Start of RECORDS

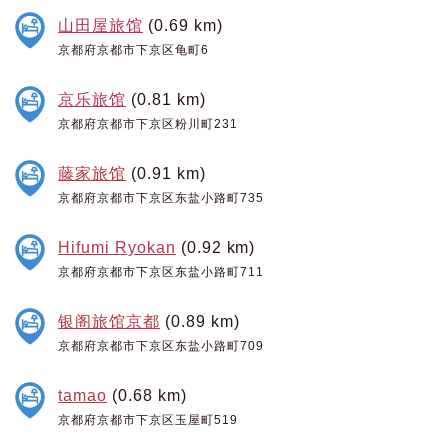
山田屋旅馆
(0.69 km)
京都府京都市下京区龟町6
京乐旅馆
(0.81 km)
京都府京都市下京区粉川町231
藤家旅馆
(0.91 km)
京都府京都市下京区东盐小路町735
Hifumi Ryokan
(0.92 km)
京都府京都市下京区东盐小路町711
银阁旅馆京都
(0.89 km)
京都府京都市下京区东盐小路町709
tamao
(0.68 km)
京都府京都市下京区玉屋町519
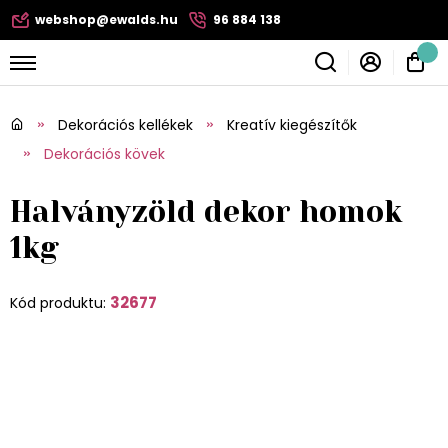
webshop@ewalds.hu
96 884 138
Dekorációs kellékek
Kreatív kiegészítők
Dekorációs kövek
Halványzöld dekor homok
1kg
32677
Kód produktu:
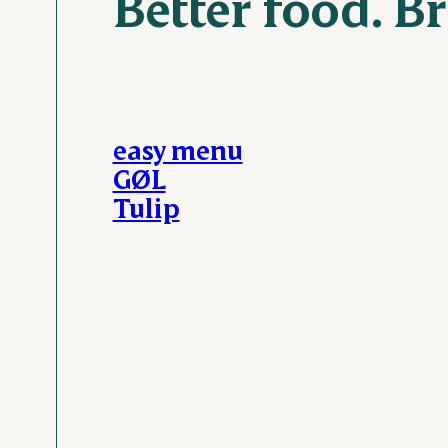
Better food. Br
easy menu
GØL
Tulip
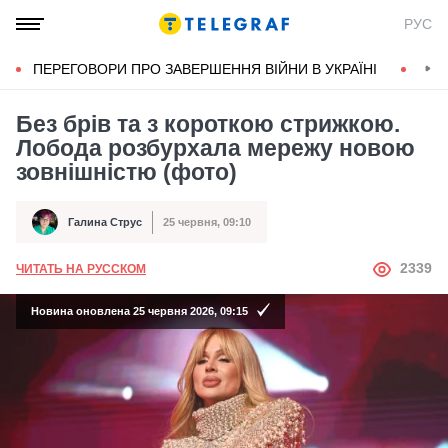
РУС
ПЕРЕГОВОРИ ПРО ЗАВЕРШЕННЯ ВІЙНИ В УКРАЇНІ
КОН
Без брів та з короткою стрижкою.
Лобода розбурхала мережу новою
зовнішністю (фото)
Галина Струс
25 червня, 09:10
Автор
Дата публікації
АВТОР
2339
ЧИТАТЬ НА РУССКОМ
Новина оновлена 25 червня 2026, 09:15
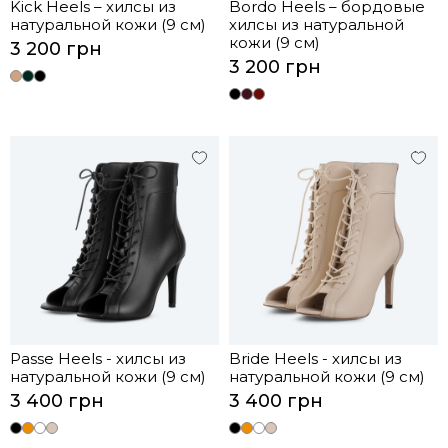
Kick Heels – хилсы из
Bordo Heels – бордовые
натуральной кожи (9 см)
хилсы из натуральной
кожи (9 см)
3 200 грн
3 200 грн
Passe Heels - хилсы из
Bride Heels - хилсы из
натуральной кожи (9 см)
натуральной кожи (9 см)
3 400 грн
3 400 грн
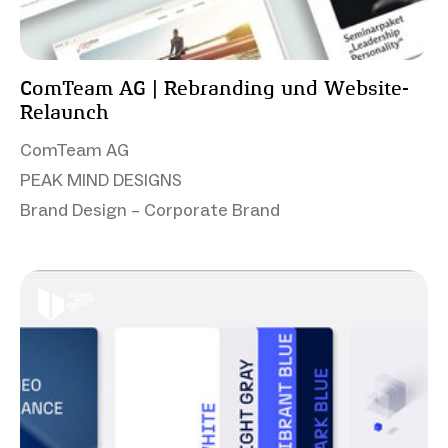
ComTeam AG | Rebranding und Website-
Relaunch
ComTeam AG
PEAK MIND DESIGNS
Brand Design – Corporate Brand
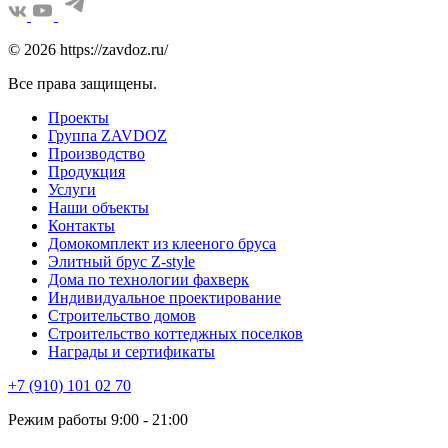
© 2026 https://zavdoz.ru/
Все права защищены.
Проекты
Группа ZAVDOZ
Производство
Продукция
Услуги
Наши объекты
Контакты
Домокомплект из клееного бруса
Элитный брус Z-style
Дома по технологии фахверк
Индивидуальное проектирование
Строительство домов
Строительство коттеджных поселков
Награды и сертификаты
+7 (910) 101 02 70
Режим работы 9:00 - 21:00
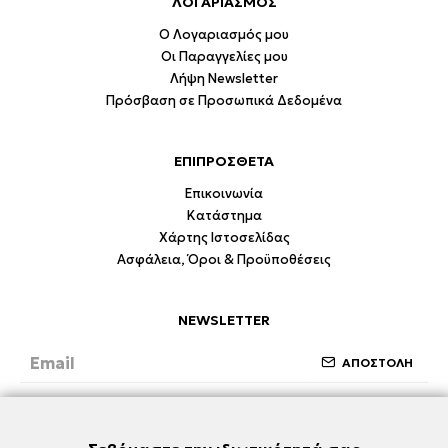
ΛΟΓΑΡΙΑΣΜΟΣ
Ο Λογαριασμός μου
Οι Παραγγελίες μου
Λήψη Newsletter
Πρόσβαση σε Προσωπικά Δεδομένα
ΕΠΙΠΡΟΣΘΕΤΑ
Επικοινωνία
Κατάστημα
Χάρτης Ιστοσελίδας
Ασφάλεια, Όροι & Προϋποθέσεις
NEWSLETTER
ΑΠΟΣΤΟΛΗ
Έχω διαβάσει και συμφωνώ με την ενότητα
Ασφάλεια, Όροι & Προϋποθέσεις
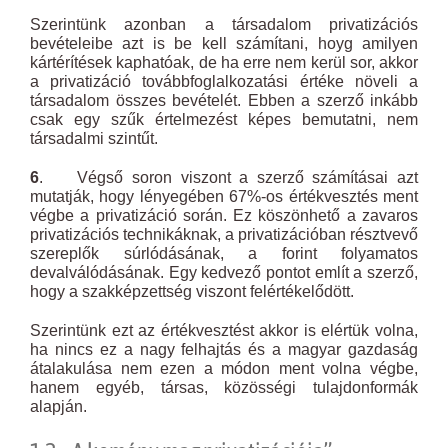
Szerintünk azonban a társadalom privatizációs
bevételeibe azt is be kell számítani, hoyg amilyen
kártérítések kaphatóak, de ha erre nem kerül sor, akkor
a privatizáció továbbfoglalkozatási értéke növeli a
társadalom összes bevételét. Ebben a szerző inkább
csak egy szűk értelmezést képes bemutatni, nem
társadalmi szintűt.
6
. Végső soron viszont a szerző számításai azt
mutatják, hogy lényegében 67%-os értékvesztés ment
végbe a privatizáció során. Ez köszönhető a zavaros
privatizációs technikáknak, a privatizációban résztvevő
szereplők súrlódásának, a forint folyamatos
devalválódásának. Egy kedvező pontot említ a szerző,
hogy a szakképzettség viszont felértékelődött.
Szerintünk ezt az értékvesztést akkor is elértük volna,
ha nincs ez a nagy felhajtás és a magyar gazdaság
átalakulása nem ezen a módon ment volna végbe,
hanem egyéb, társas, közösségi tulajdonformák
alapján.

End of RECORDS

> INSTRUCTIONS TO FOLLOW
Copy out every line from the data above that has "хилсы" in it.

> PROBLEM SOLUTION
Kick Heels – хилсы из
хилсы из натуральной
Passe Heels - хилсы из
Bride Heels - хилсы из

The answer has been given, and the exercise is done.